By JERRY TALLMER
When Lanford Wilson was approaching death last week in Wayne, New Jersey, one of the people at his bedside, director Marshall Mason tells us, was the actor Jeff Daniels. Some of the time the visitor sang some old favorites to ease Lanford’s journey into the darkness.
Of course it would be Jeff Daniels, a man who knows what loyalty is — loyalty to life, to the theater, to his home town in Michigan, and to the Lanford in whose autobiographical “Lemon Sky” he, Daniels, had given a brilliantly realer-than-real performance as a troubled young Midwesterner on the way to San Diego to meet the father who’d left long ago and started a whole new wacko family out there.
I saw “Lemon Sky” at the Upper West Side’s now-extinct Promenade Theater in December 1985, I think on my birthday, and, as you may detect, never forgot it. But then, I’ve never forgotten almost anything of Lanford’s that I’ve seen and I’ve seen a lot, starting way back in 1964, at Joe Cino’s Caffe Cino on Cornelia Street, with “The Madness of Lady Bright,” a shockingly early and no-less-shockingly uncloseted short play centered around a suicidal old poof staring into his dressing-room mirror.
That was really the start of Off Off Broadway.
It was also the gutsy feat of a then still-wet-behind-the-ears, 27-year-old playwright yanking the great unspoken but glaringly obvious secret of “Cat on a Hot Tin Roof” — and hundreds of plays of all kinds and eras before that — out into full daylight. Or, let us say, a half daylight awaiting the arrival of The Plague a decade and a half later
Human, humanistic, humane — that was Lanford, in person and in his work. You know the saying: God must love the poor, he made so many of them. Well, Lanford certainly loved actors — he wrote parts, made work, for so many of them, 30 or more in plays like “Balm in Gilead” and “The Hot l Baltimore” alone.
“Balm in Gilead,” his keystone play, an assemblage of the walking wounded, was set in an all-night coffee house on Manhattan’s Upper West Side close to where Lanford was then living. Can’t you just see playwright Wilson blearily wandering down at 4 a.m. for a bit more fuel — Scramble two!
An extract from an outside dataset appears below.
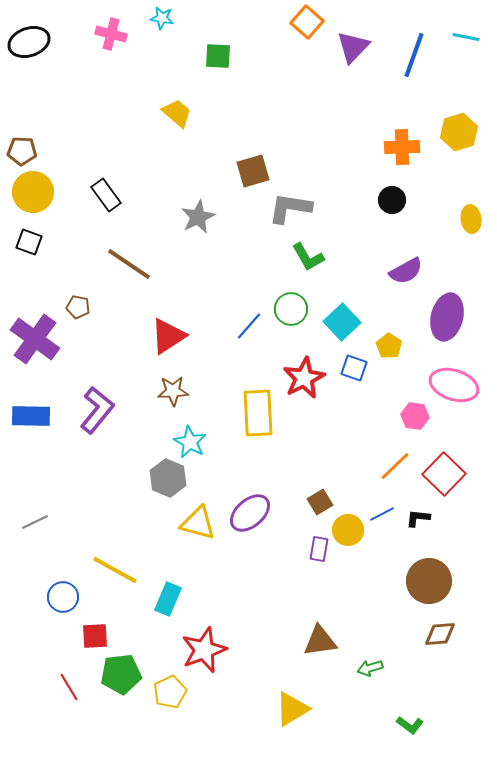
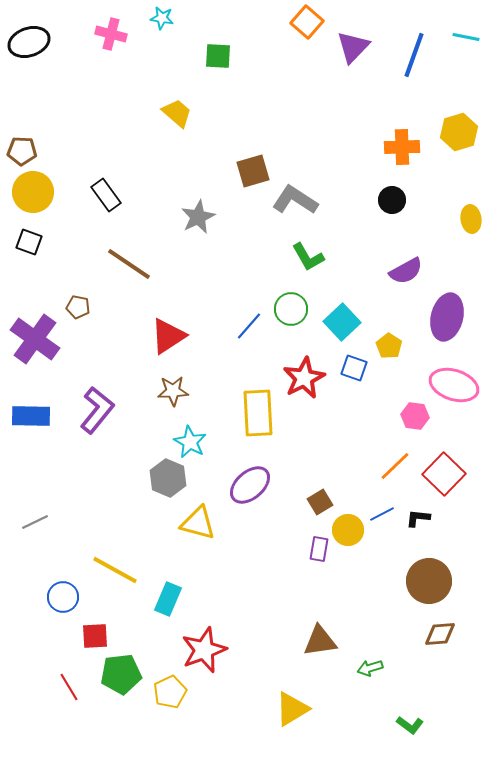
gray L-shape at (290, 208): moved 5 px right, 8 px up; rotated 24 degrees clockwise
purple ellipse at (250, 513): moved 28 px up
Chaser on the side — and then rushing back upstairs to get some poor, draggled, nutsy new arrival down on paper?
Yes, Lanford was a drinker, I don’t know from what starting age but enough of a one to worry all who loved him. I don’t remember ever seeing him drunk, but I do remember he often, when we met, seemed exhausted, played out, bone tired.
The Circle Rep that he and Marshall W. Mason founded and ran had offices that hiphopped from one part of town to another. For some years they were on an upper floor of the curious building where Spring Street crosses Sixth Avenue, a stone’s throw from where this newspaper is today. There was a sacrosanct room there — Lanford’s Room — sort of like Thurber’s Room or E.B. White’s Room at The New Yorker. I could just see the Circle Reppers tiptoeing around while the Pulitzer Prizewinning author of “Talley’s Folly” snatched 40 winks.
If I myself had been jolted awake by the, excuse the expression, naked homosexuality of “Lady Bright” 23 years earlier, in 1987 I was jolted even wider awake in the opposite direction by a play and its performance I loved so much that I went back — with my wife, an even more ardent enthusiast — to see it two more times.
“Burn This” is as blazing a case for good old bad old heterosexual love as I’ve ever seen on stage. When super-virile, horse-maned, blue-collar John Malkovich (named Pale, like ale) breaks down beauteous Joan Allen (Anna) with “No tits at all?” and she wistfully echoes, “No tits at all,” I damn near died — all three times. It was like a generous gift from an artist of opposite persuasion to the — oh yeah? — norm.
But Lanford also, in “Burn This,” supplies us with a charmer of his own persuasion, Anna’s no-threat homosexual roommate Larry, played with sweet-sad wry grace by Lou Liberatore in Mason’s production.
Lanford, when you’re up there checking into the Hot l Humanity, let me know if they have a Lanford’s Room.